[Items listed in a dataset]
----

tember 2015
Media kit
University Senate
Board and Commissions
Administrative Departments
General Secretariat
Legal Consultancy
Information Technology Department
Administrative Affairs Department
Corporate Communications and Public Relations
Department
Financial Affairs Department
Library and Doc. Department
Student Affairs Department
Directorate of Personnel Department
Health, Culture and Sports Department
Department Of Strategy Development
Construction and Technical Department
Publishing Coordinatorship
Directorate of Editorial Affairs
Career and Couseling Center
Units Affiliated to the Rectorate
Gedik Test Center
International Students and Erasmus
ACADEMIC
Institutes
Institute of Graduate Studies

----

## Task:
The data above is to be given again, with every line exact.

## Response:
tember 2015
Media kit
University Senate
Board and Commissions
Administrative Departments
General Secretariat
Legal Consultancy
Information Technology Department
Administrative Affairs Department
Corporate Communications and Public Relations
Department
Financial Affairs Department
Library and Doc. Department
Student Affairs Department
Directorate of Personnel Department
Health, Culture and Sports Department
Department Of Strategy Development
Construction and Technical Department
Publishing Coordinatorship
Directorate of Editorial Affairs
Career and Couseling Center
Units Affiliated to the Rectorate
Gedik Test Center
International Students and Erasmus
ACADEMIC
Institutes
Institute of Graduate Studies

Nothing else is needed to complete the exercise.